Eu estava com quatorze anos quando fui contratado para trabalhar em uma fábrica de móveis. Os meus pais ficaram bastante contentes, a sensação de alívio transbordava no semblante de minha mãe. Também vibrei muito, era o primeiro registro na carteira de trabalho. Para um moleque preto, morador da periferia, o salário possibilitaria encher a barriga, ajudar a pagar as contas de luz e água, comprar roupas e passear com os amigos. Mas, apesar da minha aparente maturidade, eu não tinha a consciência crítica de que a inserção prematura no mercado de trabalho resultava do histórico de abandono do Estado, que não garantia justiça social para o povo negro. Por essa razão, muitas famílias negras contam com todos os moradores da casa para ajudar nas despesas. No entanto, a educação é colocada em segundo plano. Nós sabemos que as pessoas adultas sofrem para conciliar os estudos e o emprego, mas em se tratando dos adolescentes, agrava-se pela visão que têm de curto prazo e inclinação por intensa diversão. Diante disso, a evasão escolar de jovens negros ocorre em números preocupantes e constitui um dos problemas mais antigos da educação.

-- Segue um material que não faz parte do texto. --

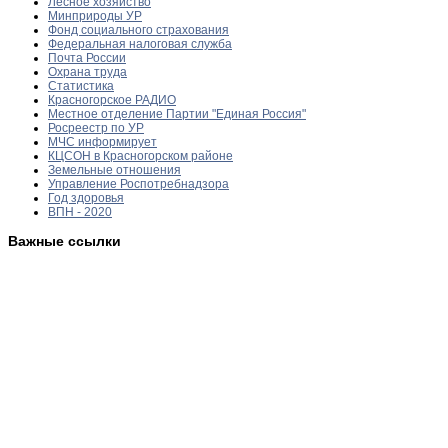
Лесное хозяйство
Минприроды УР
Фонд социального страхования
Федеральная налоговая служба
Почта России
Охрана труда
Статистика
Красногорское РАДИО
Местное отделение Партии "Единая Россия"
Росреестр по УР
МЧС информирует
КЦСОН в Красногорском районе
Земельные отношения
Управление Роспотребнадзора
Год здоровья
ВПН - 2020
Важные ссылки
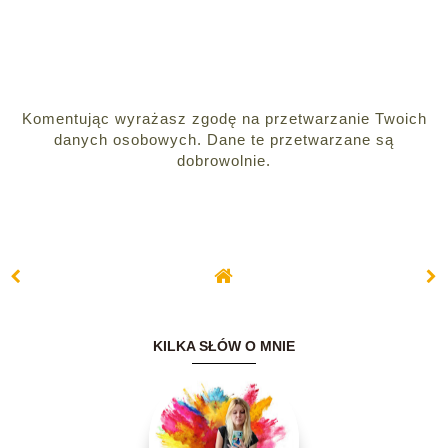
Komentując wyrażasz zgodę na przetwarzanie Twoich
danych osobowych. Dane te przetwarzane są
dobrowolnie.
KILKA SŁÓW O MNIE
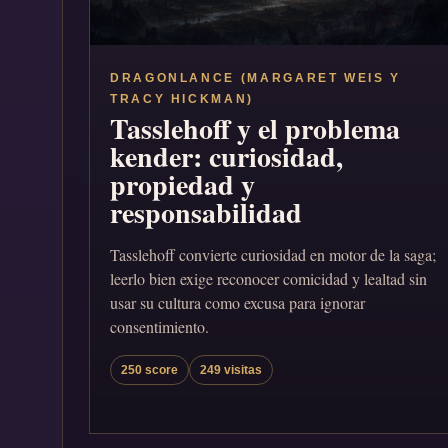
DRAGONLANCE (MARGARET WEIS Y
TRACY HICKMAN)
Tasslehoff y el problema
kender: curiosidad,
propiedad y
responsabilidad
Tasslehoff convierte curiosidad en motor de la saga;
leerlo bien exige reconocer comicidad y lealtad sin
usar su cultura como excusa para ignorar
consentimiento.
250 score
249 visitas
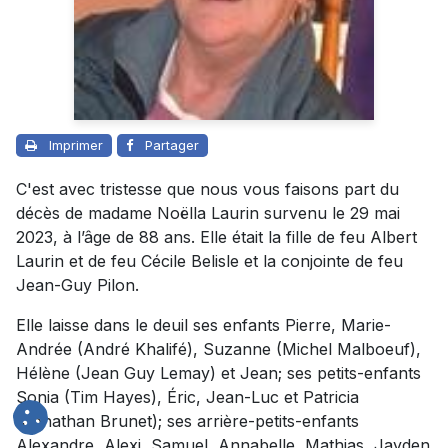
Imprimer
Partager
C'est avec tristesse que nous vous faisons part du
décès de madame Noëlla Laurin survenu le 29 mai
2023, à l’âge de 88 ans. Elle était la fille de feu Albert
Laurin et de feu Cécile Belisle et la conjointe de feu
Jean-Guy Pilon.
Elle laisse dans le deuil ses enfants Pierre, Marie-
Andrée (André Khalifé), Suzanne (Michel Malboeuf),
Hélène (Jean Guy Lemay) et Jean; ses petits-enfants
Sonia (Tim Hayes), Éric, Jean-Luc et Patricia
(Jonathan Brunet); ses arrière-petits-enfants
Alexandre, Alexi, Samuel, Annabelle, Mathias, Jayden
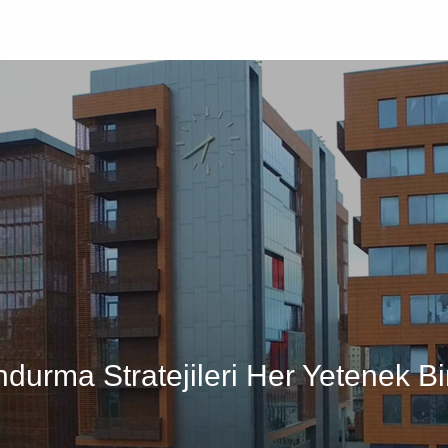
Üniversite
Öğrenci
Akademik
Araştır
ndurma Stratejileri Her Yetenek Bi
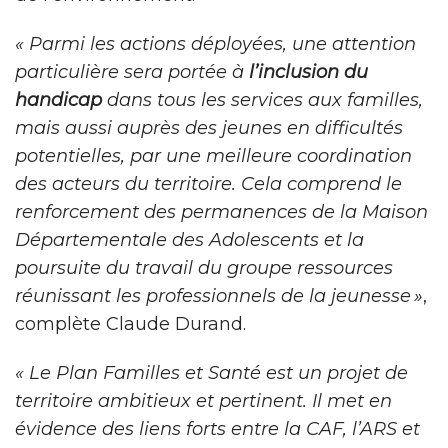
« Parmi les actions déployées, une attention
particulière sera portée à
l’inclusion du
handicap
dans tous les services aux familles,
mais aussi auprès des jeunes en difficultés
potentielles, par une meilleure coordination
des acteurs du territoire. Cela comprend le
renforcement des permanences de la Maison
Départementale des Adolescents et la
poursuite du travail du groupe ressources
réunissant les professionnels de la jeunesse »
,
complète Claude Durand.
« Le Plan Familles et Santé est un projet de
territoire ambitieux et pertinent. Il met en
évidence des liens forts entre la CAF, l’ARS et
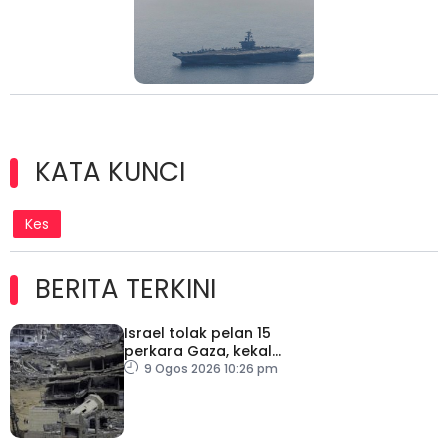
KATA KUNCI
Kes
BERITA TERKINI
Israel tolak pelan 15
perkara Gaza, kekal
desak Hamas lucut
9 Ogos 2026 10:26 pm
senjata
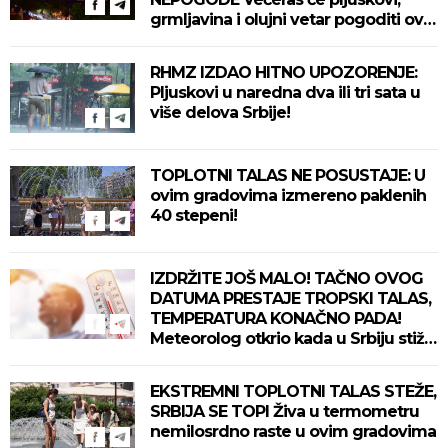
grmljavina i olujni vetar pogoditi ove
delove zemlje!
RHMZ IZDAO HITNO UPOZORENJE:
Pljuskovi u naredna dva ili tri sata u
više delova Srbije!
TOPLOTNI TALAS NE POSUSTAJE: U
ovim gradovima izmereno paklenih
40 stepeni!
IZDRŽITE JOŠ MALO! TAČNO OVOG
DATUMA PRESTAJE TROPSKI TALAS,
TEMPERATURA KONAČNO PADA!
Meteorolog otkrio kada u Srbiju stiže
zahlađenje!
EKSTREMNI TOPLOTNI TALAS STEŽE,
SRBIJA SE TOPI Živa u termometru
nemilosrdno raste u ovim gradovima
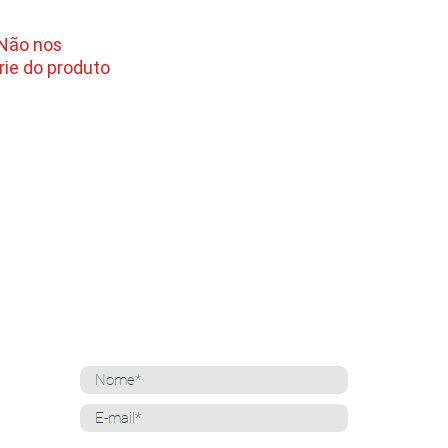
 Não nos
ie do produto
NEWSLETTER
Cadastre-se para receber nossas notícias
Whatsapp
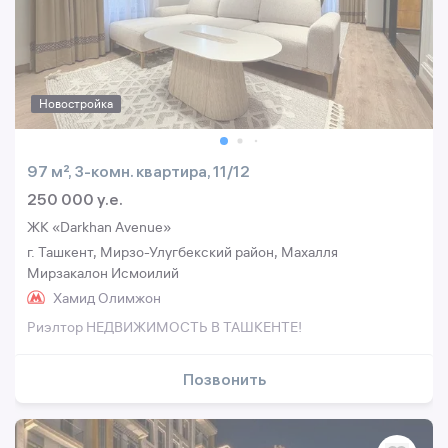
Новостройка
97 м², 3-комн. квартира, 11/12
250 000 y.e.
ЖК «Darkhan Avenue»
г. Ташкент, Мирзо-Улугбекский район, Махалля
Мирзакалон Исмоилий
Хамид Олимжон
Риэлтор НЕДВИЖИМОСТЬ В ТАШКЕНТЕ!
Позвонить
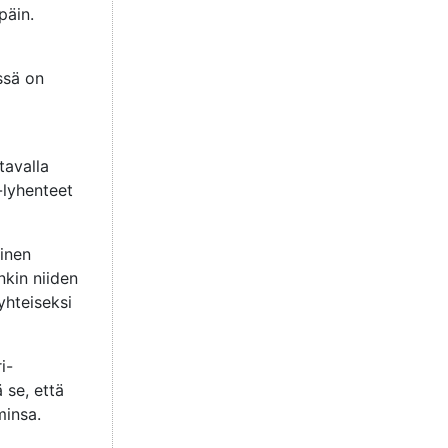
päin.
ssä on
tavalla
-lyhenteet
tinen
nkin niiden
yhteiseksi
i-
 se, että
minsa.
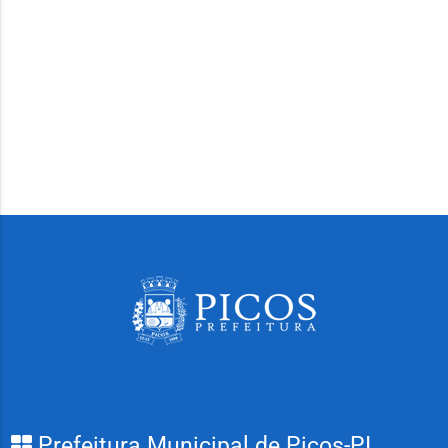
Prefeitura Municipal de Picos-PI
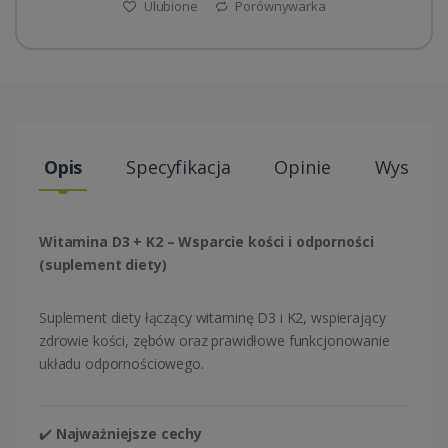
Ulubione
Porównywarka
Opis
Specyfikacja
Opinie
Wysyłki
Witamina D3 + K2 – Wsparcie kości i odporności
(suplement diety)
Suplement diety łączący witaminę D3 i K2, wspierający
zdrowie kości, zębów oraz prawidłowe funkcjonowanie
układu odpornościowego.
✔️
Najważniejsze cechy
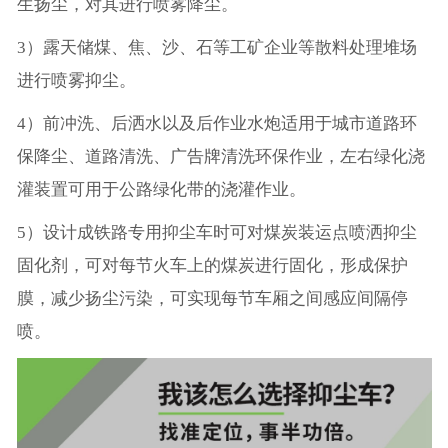
生扬尘，对其进行喷雾降尘。
3）露天储煤、焦、沙、石等工矿企业等散料处理堆场
进行喷雾抑尘。
4）前冲洗、后洒水以及后作业水炮适用于城市道路环
保降尘、道路清洗、广告牌清洗环保作业，左右绿化浇
灌装置可用于公路绿化带的浇灌作业。
5）设计成铁路专用抑尘车时可对煤炭装运点喷洒抑尘
固化剂，可对每节火车上的煤炭进行固化，形成保护
膜，减少扬尘污染，可实现每节车厢之间感应间隔停
喷。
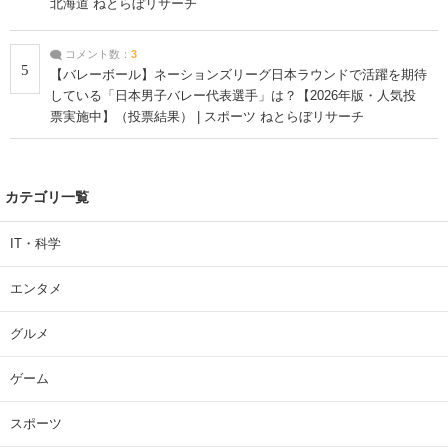
北海道 ねとらぼリサーチ
コメント数：
3
5
【バレーボール】ネーションズリーグ日本ラウンドで活躍を期待
している「日本男子バレー代表選手」は？【2026年版・人気投
票実施中】（投票結果） | スポーツ ねとらぼリサーチ
カテゴリ一覧
IT・科学
エンタメ
グルメ
ゲーム
スポーツ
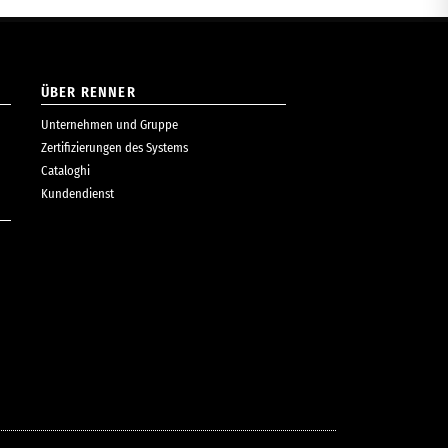
ÜBER RENNER
Unternehmen und Gruppe
Zertifizierungen des Systems
Cataloghi
Kundendienst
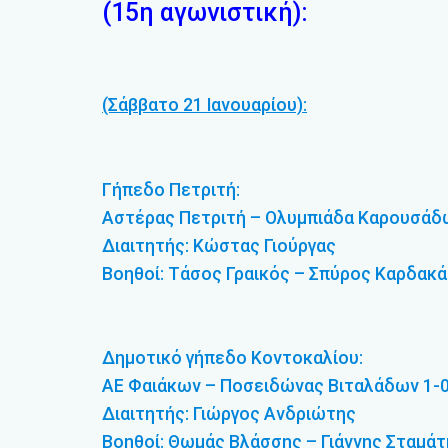
(15η αγωνιστική):
(Σάββατο 21 Ιανουαρίου):
Γήπεδο Πετριτή:
Αστέρας Πετριτή – Ολυμπιάδα Καρουσάδ
Διαιτητής: Κώστας Γιούργας
Βοηθοί: Τάσος Γραικός – Σπύρος Καρδακ
Δημοτικό γήπεδο Κοντοκαλίου:
ΑΕ Φαιάκων – Ποσειδώνας Βιταλάδων 1-
Διαιτητής: Γιώργος Ανδριώτης
Βοηθοί: Θωμάς Βλάσσης – Γιάννης Σταμάτ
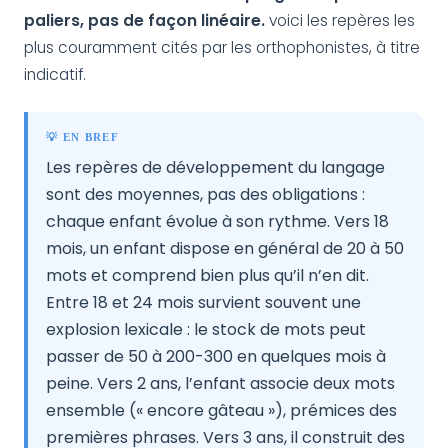
paliers, pas de façon linéaire.
voici les repères les
plus couramment cités par les orthophonistes, à titre
indicatif.
💡 EN BREF
Les repères de développement du langage
sont des moyennes, pas des obligations :
chaque enfant évolue à son rythme. Vers 18
mois, un enfant dispose en général de 20 à 50
mots et comprend bien plus qu’il n’en dit.
Entre 18 et 24 mois survient souvent une
explosion lexicale : le stock de mots peut
passer de 50 à 200-300 en quelques mois à
peine. Vers 2 ans, l’enfant associe deux mots
ensemble (« encore gâteau »), prémices des
premières phrases. Vers 3 ans, il construit des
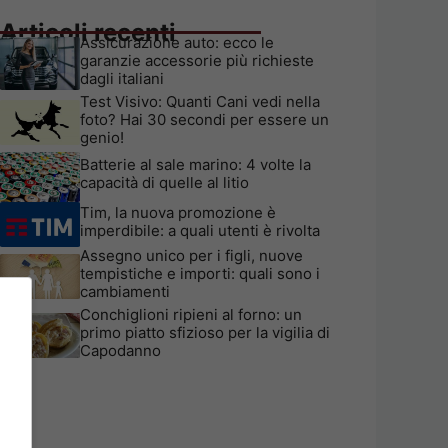
Articoli recenti
Assicurazione auto: ecco le
garanzie accessorie più richieste
dagli italiani
Test Visivo: Quanti Cani vedi nella
foto? Hai 30 secondi per essere un
genio!
Batterie al sale marino: 4 volte la
capacità di quelle al litio
Tim, la nuova promozione è
imperdibile: a quali utenti è rivolta
Assegno unico per i figli, nuove
tempistiche e importi: quali sono i
cambiamenti
Conchiglioni ripieni al forno: un
primo piatto sfizioso per la vigilia di
Capodanno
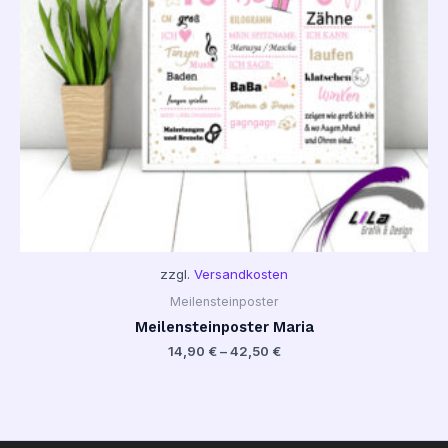
zzgl.
Versandkosten
Meilensteinposter
Meilensteinposter Maria
14,90
€
–
42,50
€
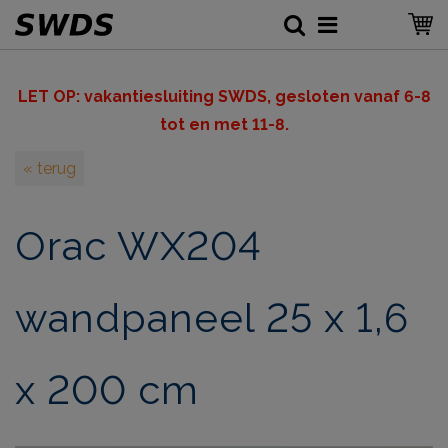
LET OP: v
akantiesluiting SWDS, gesloten vanaf 6-8
tot en met 11-8.
« terug
Orac WX204
wandpaneel 25 x 1,6
x 200 cm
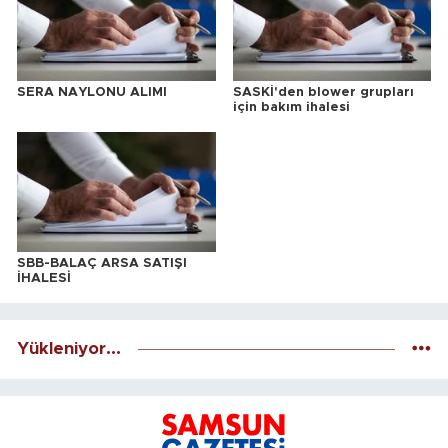
SERA NAYLONU ALIMI
SASKİ'den blower grupları
için bakım ihalesi
SBB-BALAÇ ARSA SATIŞI
İHALESİ
Yükleniyor...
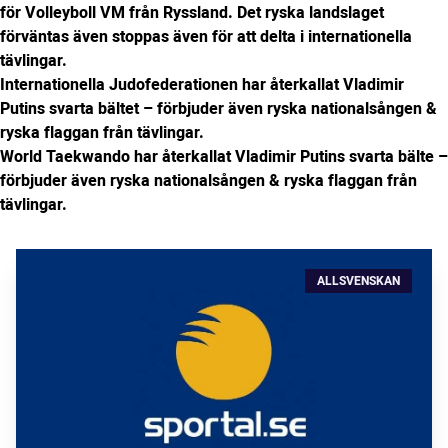
för Volleyboll VM från Ryssland. Det ryska landslaget
förväntas även stoppas även för att delta i internationella
tävlingar.
Internationella Judofederationen har återkallat Vladimir
Putins svarta bältet – förbjuder även ryska nationalsången &
ryska flaggan från tävlingar.
World Taekwando har återkallat Vladimir Putins svarta bälte –
förbjuder även ryska nationalsången & ryska flaggan från
tävlingar.
ALLSVENSKAN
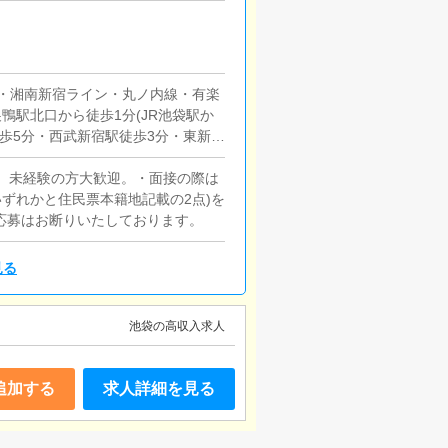
線・湘南新宿ライン・丸ノ内線・有楽
鴨駅北口から徒歩1分(JR池袋駅か
徒歩5分・西武新宿駅徒歩3分・東新宿
スマリオンJR目黒駅 徒歩1分【路
。 未経験の方大歓迎。・面接の際は
ずれかと住民票本籍地記載の2点)を
応募はお断りいたしております。
見る
池袋の高収入求人
追加する
求人詳細を見る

A empresa fabricava mesas, cadeiras, estantes, gabinetes para cozinha e guarda-roupas. Eu entrei no setor que lixava os móveis. O ambiente era temeroso, insalubre, havia muito pó de madeira suspenso no ar e cheiro forte de verniz. A empresa não se preocupava em fornecer equipamentos de proteção individual, apenas doses diárias de leite. Conforme o encarregado, aquilo era uma maneira de aliviar a intoxicação, mas eu nunca soube se tinha fundamento a informação. No setor trabalhava por volta de dez pessoas. Não me recordo o número exato. E como estímulo, a empresa oferecia “dinheiro extra” para os funcionários que tinham melhor produção. Isso tornava o ambiente bastante competitivo e conflituoso. O pessoal até almoçava rapidinho para ganhar tempo e produzir mais. Tinha gente que nem almoçava. Era uma loucura!
Depois de lixados, carregávamos os produtos até o setor de pintura. O problema é que os móveis grandes precisavam de duas pessoas no transporte. A questão era: quem iria parar o que estava fazendo para carregar o produto do companheiro? Daí o racismo falou mais alto. O pessoal elegeu o único negro do setor, e gritavam “ei, neguinho, me dá uma força!”. Eu não tinha sossego. Nos primeiros dias, até encarei de forma positiva, acreditava que sendo prestativo seria uma maneira de estreitar as amizades. Um tipo de comportamento que o racismo condiciona o negro na busca por aceitação.
Mas aquilo começou a me incomodar. Notei que o pessoal abusava e, além de tudo, estava atrasando a minha produção. Na terceira semana, o encarregado geral questionou a minha baixa produtividade. Eu expliquei sobre as interrupções frequentes, e mesmo assim ele alertou que eu poderia não passar na experiência. Após a conversa, resolvi não ser mais o capacho dos brancos. Eles não gostaram nem um pouco, por outro lado, a produção melhorou. No entanto, quando completei um mês na empresa, demitiram-me. No trecho da rescisão de contrato: inadequação à política da empresa e não comprometimento com o trabalho em equipe.
A minha vivência profissional continuou, e com o tempo aprendi que não importa qual o cargo que o negro ocupe. Do chão de fábrica ao mais alto, ele sempre estará sujeito a encontrar brancos tentando se aproveitar da sua força de trabalho.